■ **To do**: The line with "Visions: Afscheid van", the line with "o tenga sentido", and all lines between them in the material below: return these exactly, and no others.

■ **Supplied data**:

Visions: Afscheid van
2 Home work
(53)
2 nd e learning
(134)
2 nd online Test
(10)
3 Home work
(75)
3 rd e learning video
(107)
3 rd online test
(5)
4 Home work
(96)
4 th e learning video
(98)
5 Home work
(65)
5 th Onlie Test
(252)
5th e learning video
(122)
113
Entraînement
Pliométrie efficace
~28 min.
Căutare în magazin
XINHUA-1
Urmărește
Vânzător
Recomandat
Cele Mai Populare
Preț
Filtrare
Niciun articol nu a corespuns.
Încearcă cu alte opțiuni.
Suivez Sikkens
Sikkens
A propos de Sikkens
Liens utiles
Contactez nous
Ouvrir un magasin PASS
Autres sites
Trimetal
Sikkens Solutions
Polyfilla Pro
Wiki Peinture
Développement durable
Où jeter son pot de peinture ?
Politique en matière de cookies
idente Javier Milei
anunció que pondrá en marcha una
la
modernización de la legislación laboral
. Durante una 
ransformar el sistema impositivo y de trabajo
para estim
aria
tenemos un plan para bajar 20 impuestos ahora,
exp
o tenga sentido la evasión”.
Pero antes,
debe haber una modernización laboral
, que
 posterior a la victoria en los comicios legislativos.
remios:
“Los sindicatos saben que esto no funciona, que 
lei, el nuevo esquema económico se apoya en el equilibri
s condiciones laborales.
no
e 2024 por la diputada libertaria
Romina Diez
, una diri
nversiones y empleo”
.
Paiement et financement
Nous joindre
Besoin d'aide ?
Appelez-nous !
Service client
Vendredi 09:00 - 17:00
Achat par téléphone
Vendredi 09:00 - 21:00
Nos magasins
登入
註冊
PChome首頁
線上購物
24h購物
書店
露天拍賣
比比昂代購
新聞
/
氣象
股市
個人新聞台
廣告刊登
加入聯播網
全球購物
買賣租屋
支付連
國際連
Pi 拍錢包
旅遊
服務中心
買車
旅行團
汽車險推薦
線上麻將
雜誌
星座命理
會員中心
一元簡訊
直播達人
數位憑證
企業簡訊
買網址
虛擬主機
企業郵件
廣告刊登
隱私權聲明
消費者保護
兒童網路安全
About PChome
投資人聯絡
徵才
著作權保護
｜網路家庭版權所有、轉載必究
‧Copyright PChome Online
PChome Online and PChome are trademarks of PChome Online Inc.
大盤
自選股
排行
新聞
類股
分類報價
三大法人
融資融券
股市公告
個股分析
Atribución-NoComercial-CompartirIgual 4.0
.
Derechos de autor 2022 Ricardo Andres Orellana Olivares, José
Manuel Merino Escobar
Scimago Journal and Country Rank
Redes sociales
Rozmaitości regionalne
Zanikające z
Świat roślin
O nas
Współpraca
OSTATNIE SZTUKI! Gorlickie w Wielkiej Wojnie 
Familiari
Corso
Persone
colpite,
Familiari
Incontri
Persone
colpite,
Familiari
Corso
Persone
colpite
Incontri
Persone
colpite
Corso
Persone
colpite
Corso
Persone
==
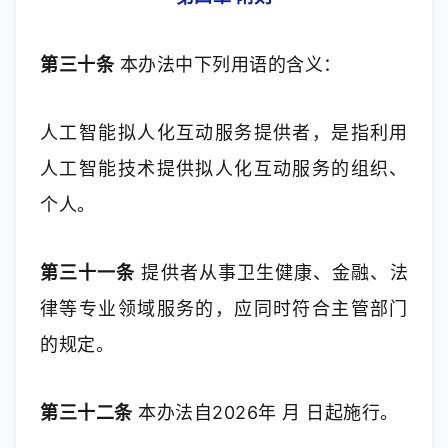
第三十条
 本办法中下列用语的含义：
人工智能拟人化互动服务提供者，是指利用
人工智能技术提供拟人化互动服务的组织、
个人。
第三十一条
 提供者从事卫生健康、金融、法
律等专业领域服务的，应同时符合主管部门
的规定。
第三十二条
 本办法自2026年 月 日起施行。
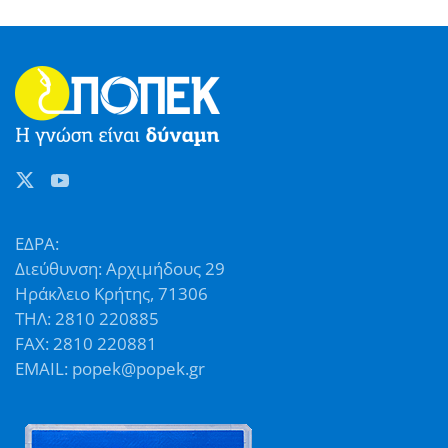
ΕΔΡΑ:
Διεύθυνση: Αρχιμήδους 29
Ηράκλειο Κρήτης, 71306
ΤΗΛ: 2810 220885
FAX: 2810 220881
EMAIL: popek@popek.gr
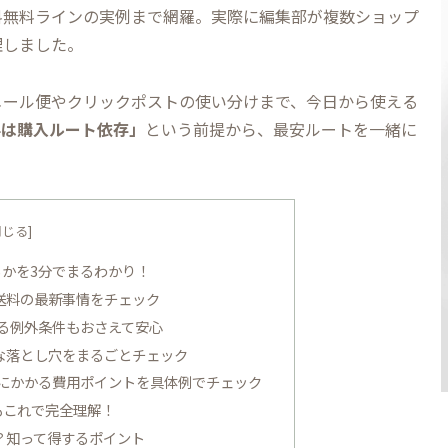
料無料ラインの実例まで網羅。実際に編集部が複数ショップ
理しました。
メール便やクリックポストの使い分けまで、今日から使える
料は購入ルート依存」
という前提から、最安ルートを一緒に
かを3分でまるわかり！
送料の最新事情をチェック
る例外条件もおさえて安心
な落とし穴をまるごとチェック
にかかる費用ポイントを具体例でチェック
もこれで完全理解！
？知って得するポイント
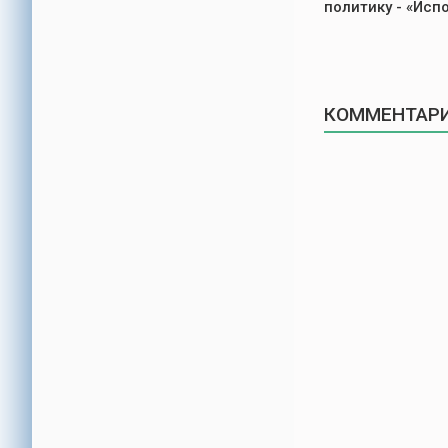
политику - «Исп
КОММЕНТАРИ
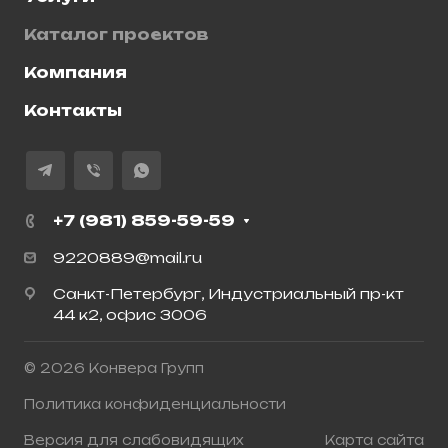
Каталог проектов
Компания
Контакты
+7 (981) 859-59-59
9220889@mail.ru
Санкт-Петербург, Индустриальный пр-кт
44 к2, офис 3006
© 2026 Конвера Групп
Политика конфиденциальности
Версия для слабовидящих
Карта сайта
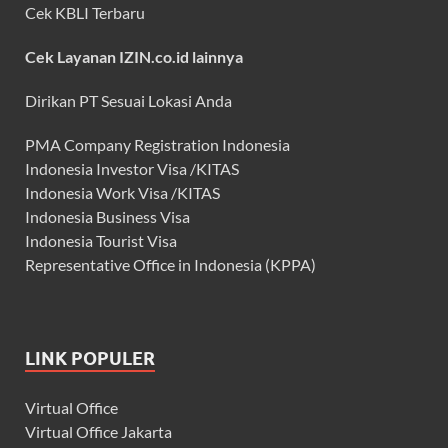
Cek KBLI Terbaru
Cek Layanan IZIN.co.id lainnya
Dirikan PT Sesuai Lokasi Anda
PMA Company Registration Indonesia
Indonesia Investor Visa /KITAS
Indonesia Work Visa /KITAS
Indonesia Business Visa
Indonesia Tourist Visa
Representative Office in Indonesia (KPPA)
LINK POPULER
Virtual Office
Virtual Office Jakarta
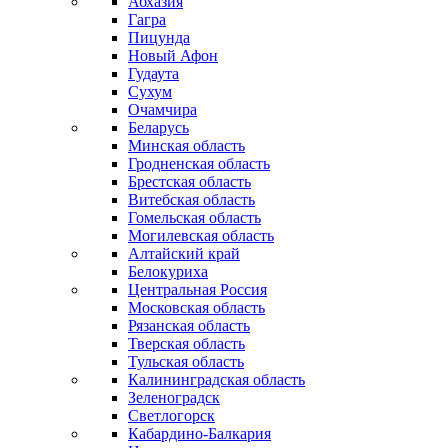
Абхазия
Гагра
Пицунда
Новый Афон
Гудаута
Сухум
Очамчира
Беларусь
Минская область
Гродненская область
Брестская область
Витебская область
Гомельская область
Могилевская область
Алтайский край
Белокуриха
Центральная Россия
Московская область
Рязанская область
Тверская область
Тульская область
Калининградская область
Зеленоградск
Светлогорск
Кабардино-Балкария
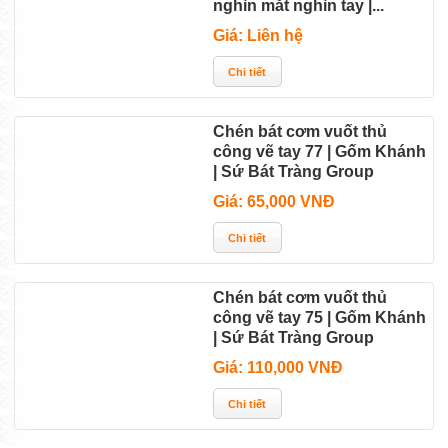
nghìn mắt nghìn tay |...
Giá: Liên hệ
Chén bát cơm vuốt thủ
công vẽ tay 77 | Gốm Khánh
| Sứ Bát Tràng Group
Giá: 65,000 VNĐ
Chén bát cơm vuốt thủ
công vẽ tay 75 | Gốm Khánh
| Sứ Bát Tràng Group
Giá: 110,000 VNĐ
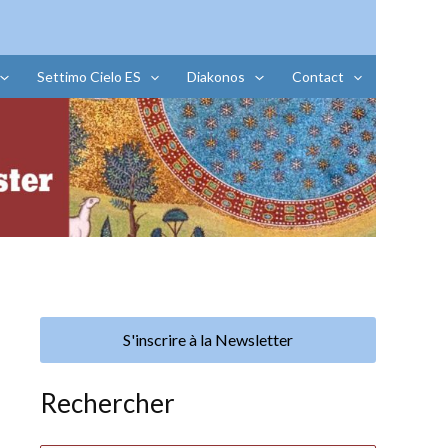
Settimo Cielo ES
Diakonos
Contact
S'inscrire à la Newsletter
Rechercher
--
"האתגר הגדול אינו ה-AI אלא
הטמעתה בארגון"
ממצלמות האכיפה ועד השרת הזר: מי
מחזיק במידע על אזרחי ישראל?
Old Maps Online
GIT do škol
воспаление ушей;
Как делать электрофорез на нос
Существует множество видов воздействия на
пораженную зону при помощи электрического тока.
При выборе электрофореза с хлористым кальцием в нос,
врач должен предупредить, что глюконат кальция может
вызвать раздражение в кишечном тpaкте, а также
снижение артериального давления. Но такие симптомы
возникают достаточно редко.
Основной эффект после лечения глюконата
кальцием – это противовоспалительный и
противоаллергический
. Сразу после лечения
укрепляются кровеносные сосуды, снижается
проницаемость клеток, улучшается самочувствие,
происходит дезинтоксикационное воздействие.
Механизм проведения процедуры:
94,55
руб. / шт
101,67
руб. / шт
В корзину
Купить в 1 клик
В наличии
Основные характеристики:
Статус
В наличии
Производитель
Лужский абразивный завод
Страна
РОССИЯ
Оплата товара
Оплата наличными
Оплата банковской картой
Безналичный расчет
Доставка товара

■ **Solution to the exercise**:
Visions: Afscheid van
2 Home work
(53)
2 nd e learning
(134)
2 nd online Test
(10)
3 Home work
(75)
3 rd e learning video
(107)
3 rd online test
(5)
4 Home work
(96)
4 th e learning video
(98)
5 Home work
(65)
5 th Onlie Test
(252)
5th e learning video
(122)
113
Entraînement
Pliométrie efficace
~28 min.
Căutare în magazin
XINHUA-1
Urmărește
Vânzător
Recomandat
Cele Mai Populare
Preț
Filtrare
Niciun articol nu a corespuns.
Încearcă cu alte opțiuni.
Suivez Sikkens
Sikkens
A propos de Sikkens
Liens utiles
Contactez nous
Ouvrir un magasin PASS
Autres sites
Trimetal
Sikkens Solutions
Polyfilla Pro
Wiki Peinture
Développement durable
Où jeter son pot de peinture ?
Politique en matière de cookies
idente Javier Milei
anunció que pondrá en marcha una
la
modernización de la legislación laboral
. Durante una 
ransformar el sistema impositivo y de trabajo
para estim
aria
tenemos un plan para bajar 20 impuestos ahora,
exp
o tenga sentido la evasión”.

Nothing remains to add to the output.